Em certa altura, Eilish é perguntada sobre a faixa “Xanny”, cuja letra fala da convivência com pessoas que usam drogas. Perguntada se a letra poderia ficar datada, caso ela começasse a usar drogas, sua mãe entra em cena rapidamente para dizer que essa não deveria ser uma preocupação -e que Eilish não deveria seguir o caminho das drogas.
De certa forma, seus pais são figuras indispensáveis para o sucesso artístico tanto quanto sombras discretas para seus planos de liberdade. Durante o filme, em que ela tem entre mais ou menos 15 e 18 anos, Eilish aprende a dirigir e tira a carta de motorista, mas ouve do pai um sermão -“você é ansiosa, nada de dirigir rápido por aí”.
A contradição entre ser uma estrela do pop já rica e também a filha que deve satisfações quando sai de casa para os pais cria um cenário pouco comum, até mesmo para as estrelas mirim fabricadas por gravadoras. Nesse sentido, o filme revela uma aproximação de Eilish com outro astro mirim -hoje já com 26 anos-, Justin Bieber.

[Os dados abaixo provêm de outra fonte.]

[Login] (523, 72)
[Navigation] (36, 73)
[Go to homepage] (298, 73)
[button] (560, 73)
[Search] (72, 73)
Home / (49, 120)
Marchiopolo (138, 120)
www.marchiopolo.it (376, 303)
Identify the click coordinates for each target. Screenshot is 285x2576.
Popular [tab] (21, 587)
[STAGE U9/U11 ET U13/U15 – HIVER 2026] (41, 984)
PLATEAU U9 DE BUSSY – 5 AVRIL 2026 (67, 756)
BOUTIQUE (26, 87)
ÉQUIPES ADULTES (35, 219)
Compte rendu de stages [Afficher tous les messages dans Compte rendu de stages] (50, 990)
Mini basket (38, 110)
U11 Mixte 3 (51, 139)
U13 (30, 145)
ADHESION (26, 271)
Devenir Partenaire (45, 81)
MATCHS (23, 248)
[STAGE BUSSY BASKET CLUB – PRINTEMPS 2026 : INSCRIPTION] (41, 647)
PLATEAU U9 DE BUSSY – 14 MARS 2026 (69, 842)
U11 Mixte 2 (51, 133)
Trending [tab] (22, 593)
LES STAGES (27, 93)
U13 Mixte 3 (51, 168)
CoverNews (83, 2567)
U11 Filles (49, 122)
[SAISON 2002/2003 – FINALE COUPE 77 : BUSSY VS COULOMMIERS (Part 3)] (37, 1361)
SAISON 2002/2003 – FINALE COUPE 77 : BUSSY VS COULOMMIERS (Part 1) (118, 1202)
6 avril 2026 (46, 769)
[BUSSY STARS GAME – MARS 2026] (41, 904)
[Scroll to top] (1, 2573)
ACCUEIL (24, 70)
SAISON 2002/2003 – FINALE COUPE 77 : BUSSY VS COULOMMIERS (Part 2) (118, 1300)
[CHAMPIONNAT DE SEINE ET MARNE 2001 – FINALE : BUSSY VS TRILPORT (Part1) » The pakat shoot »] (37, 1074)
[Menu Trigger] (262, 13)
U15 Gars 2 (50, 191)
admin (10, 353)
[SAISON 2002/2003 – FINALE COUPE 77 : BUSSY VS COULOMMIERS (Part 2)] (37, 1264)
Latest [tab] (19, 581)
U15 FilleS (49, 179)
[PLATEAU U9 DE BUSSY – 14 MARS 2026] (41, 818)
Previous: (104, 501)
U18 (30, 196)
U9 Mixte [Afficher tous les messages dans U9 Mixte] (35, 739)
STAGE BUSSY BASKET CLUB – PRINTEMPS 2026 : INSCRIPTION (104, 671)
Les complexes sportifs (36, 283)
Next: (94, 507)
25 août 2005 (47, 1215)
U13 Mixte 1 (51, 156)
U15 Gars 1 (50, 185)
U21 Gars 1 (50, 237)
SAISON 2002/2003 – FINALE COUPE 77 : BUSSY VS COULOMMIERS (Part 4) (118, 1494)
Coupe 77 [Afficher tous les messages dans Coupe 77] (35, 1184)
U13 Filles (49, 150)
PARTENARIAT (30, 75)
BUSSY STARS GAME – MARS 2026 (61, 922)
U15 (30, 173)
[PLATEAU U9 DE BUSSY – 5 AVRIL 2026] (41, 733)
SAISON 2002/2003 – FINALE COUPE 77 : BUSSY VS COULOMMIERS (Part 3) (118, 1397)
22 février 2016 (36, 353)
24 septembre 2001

Quando tinha uns 12 anos, Eilish era fanática por Bieber. Em um programa de rádio, ela mostra um vídeo da época em que diz não acreditar que vai se apaixonar na vida, já que nenhum outro homem seria como Justin Bieber. Quando “Bad Guy”, música mais famosa dela, estourou, o próprio Bieber acabou gravando uma participação em um remix da música. Os dois se conhecem no festival Coachella, em um momento emocionante no qual Eilish chora abraçada ao cantor.
Mais do que um filme encomendado para prolongar o sucesso de uma estrela pop no olho do furacão, “The World’s a Little Blurry” tem uma despretensão interessante. A maioria das cenas foram gravadas antes de Eilish ficar famosa, e o documentário consegue mostrar como o disco que revelou a cantora chegou ao topo mesmo sem grandes investimentos de gravadoras, times de composições ou produtores renomados. Até os clipes são fruto da mente fértil da artista.
O filme também acaba evidenciando a conexão de Eilish com um público tão jovem quanto ela, uma geração eclética e criativa, que lida com problemas de ansiedade e morre de medo de ser criticada na internet, ao mesmo tempo que busca o reconhecimento no mundo artístico. São as tensões pessoais que derrubam o psicológico de Eilish ao mesmo tempo que fazem ela ser quem é.